Now that we got all the medical stuff out of the way we now needed to get our actual license.  But when we asked the nice guy at the desk where to go, he told us that (unfortunately)  that office is only open from 7:00 - 11:00 AM.  Well, that ship had already sailed!  Thank goodness we planned ahead and had already decided to make this trek to San José an overnighter. 

After a good night’s rest and visiting with friends who lived nearby, we were up bright and early and ready for the challenges this new day would bring. 


We arrived at COSEVI’s main gate right on time and were directed (in Spanglish), to where we needed to go.  We found the line to stand in and began our wait.  Soon we realized that the doors don’t actually open until 8:00.  Oh well… not a problem.

As we waited patiently on line I was beginning to feel a bit anxious, worrying about all the things I was told by my gringo friends back home.  I was beginning to think that maybe we did not have everything we needed.  As my anxiety was growing, I struck up a conversation with a gringa (North American woman) standing just in front of us.  She shared by fears (in near perfect Spanish) with a nearby COSEVI employee.  She reported back to us that we were fine except we were standing in the wrong line.  Not a problem for the line we needed to be in was very short. 

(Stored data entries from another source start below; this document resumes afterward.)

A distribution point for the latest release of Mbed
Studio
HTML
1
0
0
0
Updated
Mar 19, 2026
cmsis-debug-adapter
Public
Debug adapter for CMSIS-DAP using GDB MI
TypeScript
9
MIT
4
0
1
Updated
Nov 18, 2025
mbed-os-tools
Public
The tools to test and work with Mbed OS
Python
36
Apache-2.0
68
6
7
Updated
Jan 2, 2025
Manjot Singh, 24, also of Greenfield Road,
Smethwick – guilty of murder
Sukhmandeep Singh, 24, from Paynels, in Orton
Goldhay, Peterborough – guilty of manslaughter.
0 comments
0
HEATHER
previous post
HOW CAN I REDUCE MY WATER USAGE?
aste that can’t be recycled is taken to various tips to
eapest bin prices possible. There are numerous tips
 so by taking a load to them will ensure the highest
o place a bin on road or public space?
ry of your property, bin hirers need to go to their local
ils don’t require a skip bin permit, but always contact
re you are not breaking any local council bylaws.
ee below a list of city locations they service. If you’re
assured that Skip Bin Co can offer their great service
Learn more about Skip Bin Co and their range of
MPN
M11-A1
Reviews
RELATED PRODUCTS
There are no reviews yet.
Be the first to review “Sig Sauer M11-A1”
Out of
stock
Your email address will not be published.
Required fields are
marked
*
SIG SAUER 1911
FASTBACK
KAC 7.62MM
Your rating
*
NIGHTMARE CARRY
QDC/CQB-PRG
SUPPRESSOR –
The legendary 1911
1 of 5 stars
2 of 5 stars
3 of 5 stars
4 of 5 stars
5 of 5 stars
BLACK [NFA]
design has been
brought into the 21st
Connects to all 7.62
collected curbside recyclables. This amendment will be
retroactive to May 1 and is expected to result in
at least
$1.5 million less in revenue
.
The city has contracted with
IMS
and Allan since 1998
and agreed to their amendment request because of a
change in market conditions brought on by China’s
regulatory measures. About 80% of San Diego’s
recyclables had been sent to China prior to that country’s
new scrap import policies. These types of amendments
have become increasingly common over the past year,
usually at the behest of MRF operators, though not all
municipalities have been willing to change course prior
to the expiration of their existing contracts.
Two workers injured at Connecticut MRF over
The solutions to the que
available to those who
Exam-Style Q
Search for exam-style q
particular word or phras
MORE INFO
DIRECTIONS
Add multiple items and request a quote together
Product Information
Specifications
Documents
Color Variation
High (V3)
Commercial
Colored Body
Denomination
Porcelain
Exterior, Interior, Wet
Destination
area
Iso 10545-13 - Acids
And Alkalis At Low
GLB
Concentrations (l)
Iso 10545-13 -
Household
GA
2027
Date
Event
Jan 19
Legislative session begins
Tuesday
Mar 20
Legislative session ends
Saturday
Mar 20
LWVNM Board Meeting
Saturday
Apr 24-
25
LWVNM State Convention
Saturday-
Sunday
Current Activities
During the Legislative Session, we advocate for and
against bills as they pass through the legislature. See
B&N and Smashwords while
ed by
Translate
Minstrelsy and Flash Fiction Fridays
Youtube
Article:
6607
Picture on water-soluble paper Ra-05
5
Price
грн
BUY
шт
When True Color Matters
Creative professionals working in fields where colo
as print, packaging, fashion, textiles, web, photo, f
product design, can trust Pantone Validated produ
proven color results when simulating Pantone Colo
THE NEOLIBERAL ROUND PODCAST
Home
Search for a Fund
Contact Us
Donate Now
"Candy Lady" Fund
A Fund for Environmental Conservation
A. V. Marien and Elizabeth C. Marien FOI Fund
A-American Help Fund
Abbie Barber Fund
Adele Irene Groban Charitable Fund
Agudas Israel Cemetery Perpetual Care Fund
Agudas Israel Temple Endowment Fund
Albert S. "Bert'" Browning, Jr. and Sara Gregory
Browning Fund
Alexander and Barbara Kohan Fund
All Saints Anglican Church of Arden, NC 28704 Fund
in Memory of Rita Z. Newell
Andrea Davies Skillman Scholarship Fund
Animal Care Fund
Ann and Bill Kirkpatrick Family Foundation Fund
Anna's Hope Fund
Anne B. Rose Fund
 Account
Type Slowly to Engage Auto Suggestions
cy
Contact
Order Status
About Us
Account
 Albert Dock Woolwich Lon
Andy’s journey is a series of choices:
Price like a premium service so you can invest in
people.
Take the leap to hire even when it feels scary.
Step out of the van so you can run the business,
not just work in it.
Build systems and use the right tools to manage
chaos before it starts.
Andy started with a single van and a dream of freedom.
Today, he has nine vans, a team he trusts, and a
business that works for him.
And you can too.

Promptly at 8:00 am the doors opened.  We were directed to go over and wait in line at cubicle #10.  There was only one other person in front of us.  Again we lucked out, for the girl behind the desk who was entering all our information into the computer, also spoke English.  When she was finished, she handed us a slip of paper with verbal instructions to go pay for our license at the bank.  Now as great as this process was going (so far), this part seemed ridiculous to me but then I remembered where I am… I’m is Costa Rica, the land of the inefficient process! 

We now had to exit the COSEVI, and walk next door to the Banco Nacional.  There we stood in their line, paid for our licenses, and returned to the COSEVI.  Thank goodness the lines were short and the daily rains had not yet started.


With our paid receipt in hand, we are now back at Cubicle # 10 where we had our pictures taken and licenses issued.  Only one problem, Scott’s picture was on my license and my picture was on his.  After sharing a big laugh over the mistake our pictures were retaken and new (correct) licenses were reissued.

Before we undertook this adventure, Scott and I were extremely apprehensive.  Based on what we had heard from our friends, we were scared that this was going to turn into some sort of game changing event.  But in the end we were pleasantly surprised.  I think this experience was great for my confidence. 


To accomplish such a process driven task as this, in a foreign country where we don’t speak the language, made us feel that if we can do it… anyone can.   Also I strongly believe that even if we did not encounter any English speaking employees, the Ticos who surrounded us were very friendly and very willing to help us. 

Now that this is all over, I feel we can do damn near anything.  BRING IT ON!